I recently spoke to a friend about playing Final-Fantasy-7 (a playstation 1 game) and not getting into it. Even though I had installed the emulator on my hacked xbox and ported my save game over from my hacked ps2. So I could play on the TV with a controller. While that was fun, the game itself wasn’t. All 3D final fantasy are garbage. I do play the old FFs (1-6 translations are great) on emulators on my computer sometimes (NES and SNES). It was fun back in high-school. However recently I find it hard to enjoy games. Perhaps I’ve played too much with my brothers and I need to get out there and play crazy addictive online games. I doubt it though. Today, however my brother discovered my store of old computer games. I was like, “hey, remember rags to riches?

rags-to-riches

I have that.” We then proceeded to crack up because this game is hilariously hard, and yet fun to play because of it.

Here’s the link to a true to form review of rags-to-riches.c64, talk about keeping a brother down. He’s playing it now and is ducking in doors like a mad man so he can attend college one day.

So in general: emulators rule, because they allow me to go back and play games that I enjoy for a different reason than today’s games. While I won’t pay for an old execution, I’d pay for an old game idea. Old games are still more fun than new games. This is probably due to some sort of perceived limitation of old computers. Where as these days I’m usually disappointed in all the boring fps killing game ideas, and laugh more at their sad belief of what a good idea is. Those games are only fun when I play co-op versus the swarming computer AI. (hence why Halo’s swarm characters fit so well, and yet story sucks so bad). Really though, I more enjoy the idea of relaxing and joking during a video-game than the game itself. Most console games seem to be staying course in the one-player direction, except for those crazy expensive rhythm games (that have crap music).

load runner - madmonks

Another good old game is lode runner by sierra and presage, the sounds were awesome and an updated version I never knew about has multi-player over the net. I should totally hook up and play with a new friend. But, lode-runner is most likely more fun when you are fighting over the keyboard space with your brother. The action is great when you are almost cornered and then you think fast, Or if 2p somehow arrives to save the day.
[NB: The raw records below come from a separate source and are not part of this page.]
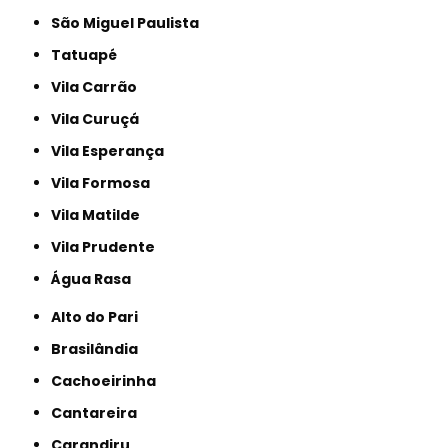
São Miguel Paulista
Tatuapé
Vila Carrão
Vila Curuçá
Vila Esperança
Vila Formosa
Vila Matilde
Vila Prudente
Água Rasa
Alto do Pari
Brasilândia
Cachoeirinha
Cantareira
Carandiru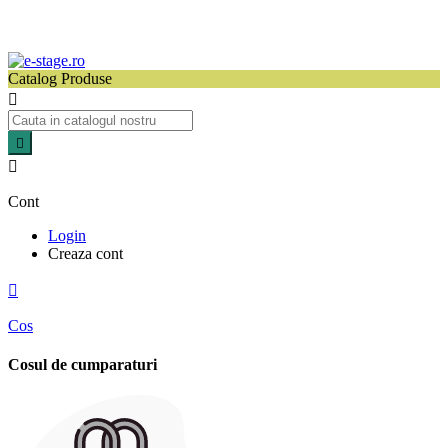
Catalog Produse



Cont
Login
Creaza cont

Cos
Cosul de cumparaturi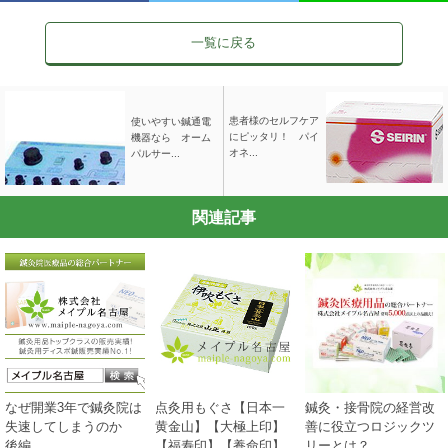
一覧に戻る
患者様のセルフケア
使いやすい鍼通電
にピッタリ！ パイ
機器なら オーム
オネ...
パルサー...
関連記事
なぜ開業3年で鍼灸院は
点灸用もぐさ【日本一
鍼灸・接骨院の経営改
失速してしまうのか
黄金山】【大極上印】
善に役立つロジックツ
後編
【福寿印】【養命印】
リーとは？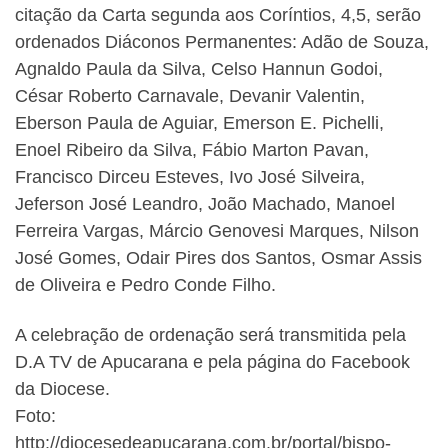
citação da Carta segunda aos Coríntios, 4,5, serão
ordenados Diáconos Permanentes: Adão de Souza,
Agnaldo Paula da Silva, Celso Hannun Godoi,
César Roberto Carnavale, Devanir Valentin,
Eberson Paula de Aguiar, Emerson E. Pichelli,
Enoel Ribeiro da Silva, Fábio Marton Pavan,
Francisco Dirceu Esteves, Ivo José Silveira,
Jeferson José Leandro, João Machado, Manoel
Ferreira Vargas, Márcio Genovesi Marques, Nilson
José Gomes, Odair Pires dos Santos, Osmar Assis
de Oliveira e Pedro Conde Filho.
A celebração de ordenação será transmitida pela
D.A TV de Apucarana e pela página do Facebook
da Diocese.
Foto:
http://diocesedeapucarana.com.br/portal/bispo-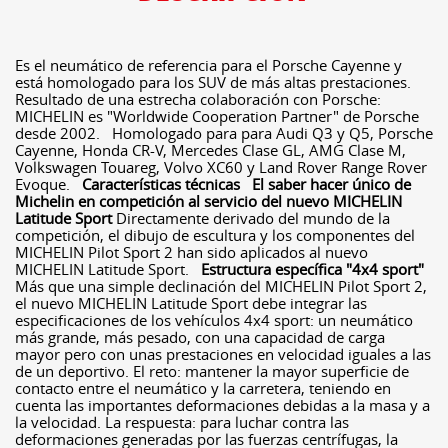
Es el neumático de referencia para el Porsche Cayenne y
está homologado para los SUV de más altas prestaciones.
Resultado de una estrecha colaboración con Porsche:
MICHELIN es "Worldwide Cooperation Partner" de Porsche
desde 2002. Homologado para para Audi Q3 y Q5, Porsche
Cayenne, Honda CR-V, Mercedes Clase GL, AMG Clase M,
Volkswagen Touareg, Volvo XC60 y Land Rover Range Rover
Evoque.
Características técnicas
El saber hacer único de
Michelin en competición al servicio del nuevo MICHELIN
Latitude Sport
Directamente derivado del mundo de la
competición, el dibujo de escultura y los componentes del
MICHELIN Pilot Sport 2 han sido aplicados al nuevo
MICHELIN Latitude Sport.
Estructura específica "4x4 sport"
Más que una simple declinación del MICHELIN Pilot Sport 2,
el nuevo MICHELIN Latitude Sport debe integrar las
especificaciones de los vehículos 4x4 sport: un neumático
más grande, más pesado, con una capacidad de carga
mayor pero con unas prestaciones en velocidad iguales a las
de un deportivo. El reto: mantener la mayor superficie de
contacto entre el neumático y la carretera, teniendo en
cuenta las importantes deformaciones debidas a la masa y a
la velocidad. La respuesta: para luchar contra las
deformaciones generadas por las fuerzas centrífugas, la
Emulation technology is also interesting when you get into virtual machines like parallels and modularity that comes from sparse kernels with lots of modules allowing for user-space lock down like hypervisor on the xbox360 or not crashing like the real-time OS QNX. Unfortunately this means I can’t play all the old ported games on a 360, which is one reason I’ve yet to get one. Another reason is that Microsoft is trying to unify gaming (windows4games/live) and so they kinda force companies to release on computer too, except Halo 3 isn’t on computer so I don’t get it. Oh and The RROD was a good reason to wait. I like computers more even though it’s configuring hell for people. Because in actual fact games aren’t that great, so I kind of enjoy the learning involved with curiosity, configuring and tinkering, especially when related to networking.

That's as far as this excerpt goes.